L’étude du MAMM révélait que les festivals et les événements liés aux arts de la scène et au sport récréatif généraient les niveaux de revenus de commandites les plus élevés. La perte de la commandite du tabac et du programme fédéral de commandites (estimée à 30 millions $ en 2003-2004, soit une diminution de plus de 50% du budget dédié au secteur par rapport à 2001-2002), la fermeture de la Société des événements majeurs internationaux du Québec (SÉMIQ) et plusieurs autres facteurs ont eu un effet déterminant sur le financement de ce secteur d’activités.

Les deux principaux constats sont:

  • le financement est rarement récurrent;
  • l’engagement des partenaires est souvent de courte durée.

Aussi, la recherche de financement devient-elle la principale source d’occupation et de préoccupation des organisateurs.

Certains événements réussissent à accomplir des prouesses en matière de financement

Certains festivals, comme le «Rodéo du Camion» et le «Festival de Saint-Tite», retournent à la communauté les surplus dégagés par la tenue de leur événement. Le «Rodéo du Camion» a réussi un tel tour de force en basant une partie de son financement sur un système de loterie.

Le «Paléo Festival Nyon» (musique et arts du cirque), en Suisse, évolue sans financement public grâce à des milliers de collaborateurs bénévoles ainsi qu’à quelque 40 clubs (sportifs, entre autres). La vente de billets, les revenus de commandites et les ventes sur le site permettent de boucler le budget (évalué à 16,2 millions de francs suisses en 2004).

Le «Birkenbeiner» aux États-Unis, prestigieux marathon de ski de fond en Amérique du Nord, réussit lui aussi à survivre sans fonds publics grâce à la collaboration de quelque 2000 bénévoles.

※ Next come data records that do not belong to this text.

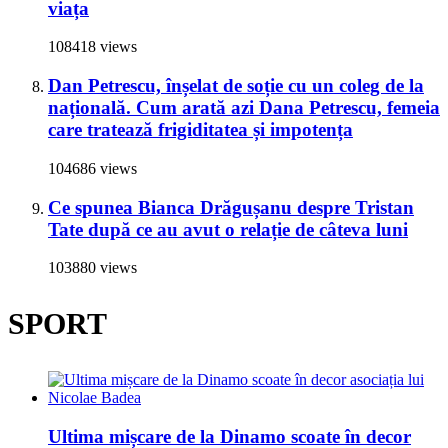
viața
108418 views
Dan Petrescu, înșelat de soție cu un coleg de la
națională. Cum arată azi Dana Petrescu, femeia
care tratează frigiditatea și impotența
104686 views
Ce spunea Bianca Drăgușanu despre Tristan
Tate după ce au avut o relație de câteva luni
103880 views
SPORT
Ultima mișcare de la Dinamo scoate în decor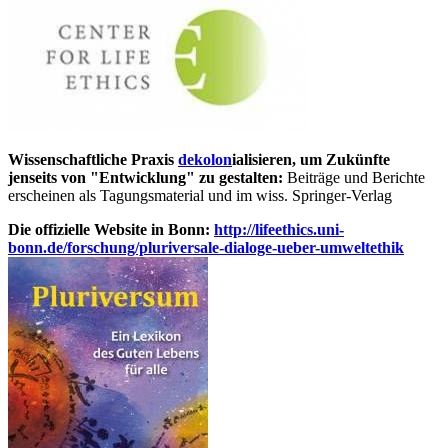
Wissenschaftliche Praxis
dekolon
ialisieren, um Zukünfte
jenseits von "Entwicklung" zu gestalten:
Beiträge und Berichte
erscheinen als Tagungsmaterial und im wiss. Springer-Verlag
Die offizielle Website in Bonn:
http://lifeethics.uni-
bonn.de/forschung/pluriversale-dialoge-ueber-umweltethik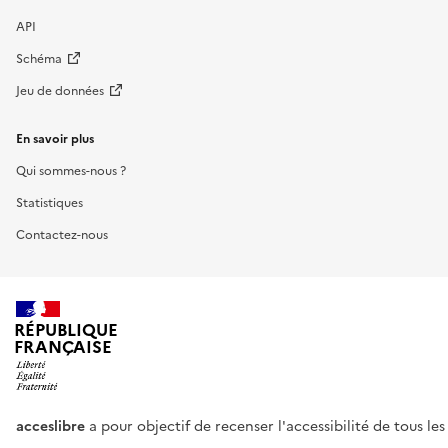
API
Schéma
Jeu de données
En savoir plus
Qui sommes-nous ?
Statistiques
Contactez-nous
RÉPUBLIQUE
FRANÇAISE
acceslibre
a pour objectif de recenser l'accessibilité de tous le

Attirant plus de 8000 participants en provenance du monde entier, les frais d’inscription (variant de 5$ à 120$US) contribuent à financer 67% du budget total auquel s’ajoutent 25% de financement privé et 8% de frais d’adhésion à la fondation et de donations.

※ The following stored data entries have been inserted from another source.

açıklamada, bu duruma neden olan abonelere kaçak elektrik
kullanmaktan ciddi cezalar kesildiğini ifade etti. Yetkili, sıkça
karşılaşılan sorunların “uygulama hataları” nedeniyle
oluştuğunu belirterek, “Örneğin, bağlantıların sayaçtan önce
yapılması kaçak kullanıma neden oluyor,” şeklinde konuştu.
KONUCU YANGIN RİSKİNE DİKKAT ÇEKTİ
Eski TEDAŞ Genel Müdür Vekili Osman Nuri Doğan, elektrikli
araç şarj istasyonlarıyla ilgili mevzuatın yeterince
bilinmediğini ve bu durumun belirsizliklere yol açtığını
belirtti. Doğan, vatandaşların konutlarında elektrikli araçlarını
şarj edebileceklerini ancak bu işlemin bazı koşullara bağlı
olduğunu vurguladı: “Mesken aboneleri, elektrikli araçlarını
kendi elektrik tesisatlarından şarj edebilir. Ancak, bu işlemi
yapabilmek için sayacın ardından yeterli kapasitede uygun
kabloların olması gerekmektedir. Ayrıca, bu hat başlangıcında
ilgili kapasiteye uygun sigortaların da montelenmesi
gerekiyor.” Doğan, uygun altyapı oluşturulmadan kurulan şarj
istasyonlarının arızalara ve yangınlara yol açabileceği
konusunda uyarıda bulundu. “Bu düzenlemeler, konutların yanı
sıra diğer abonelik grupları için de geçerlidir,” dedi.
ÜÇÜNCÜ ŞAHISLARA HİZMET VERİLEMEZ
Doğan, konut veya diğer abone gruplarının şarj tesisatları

Autres destinations, mêmes problèmes

Avec plus de 3000 festivals, la situation du financement public en Ontario semble plus difficile qu’au Québec. (Lire aussi: Financement des festivals, la quête de la stabilité.) Les administrations municipales subventionnent davantage les événements de grande envergure et le palier fédéral se concentre sur les plus petits.

Au Canada, le gouvernement fédéral accordait près de 65 millions $ de subventions aux organisateurs canadiens en 2000-2001 et le Québec récoltait plus de la moitié (56,7%) de ces sommes.

Le modèle américain est plutôt limité en matière d’intervention publique (moins de 10% des revenus) et privilégie souvent les activités de nature culturelle. Le secteur privé (commandites, mécénat et fondations) s’avère le principal bailleur de fonds des festivals et des événements. Le palier municipal s’implique souvent en soutenant la promotion et va même jusqu’à produire des événements.

Le modèle français bénéficie d’une aide publique relativement structurante (quelque 50% du budget des festivals). Dans le mouvement de décentralisation qu’a connu la France, le financement et les responsabilités se sont déplacés vers les instances régionales et locales. Les organisations responsables du tourisme s’impliquent plus dans les activités de promotion que de financement. Afin de stimuler les partenariats et de diversifier les sources de revenus, la France a instauré des taxes dédiées et encourage le mécénat par le biais de mesures fiscales.

Quant au modèle anglo-saxon (Royaume-Uni, Australie et Canada), l’aide publique y reste très présente (30% à 50%). Elle provient principalement du niveau intermédiaire (provinces) et on relève plusieurs sources de financement possibles. Au Royaume-Uni, le palier local assume aussi une grande part. Les instances touristiques et culturelles interviennent tant sur le plan promotionnel que financier par l’octroi de subventions. Par ailleurs, on observe une tendance à la mise en place de structures ou de programmes consacrés au secteur des festivals et des événements. C’est le cas en Australie avec le Tourism Events Australia (au niveau de l’État central) et en Ontario où le ministère du Tourisme a mis en place des programmes dédiés au secteur. Les fonds de dotation – forme de fonds d’investissement à long terme de sommes données par des bienfaiteurs -, encore inexistants au Québec, prennent une importance grandissante.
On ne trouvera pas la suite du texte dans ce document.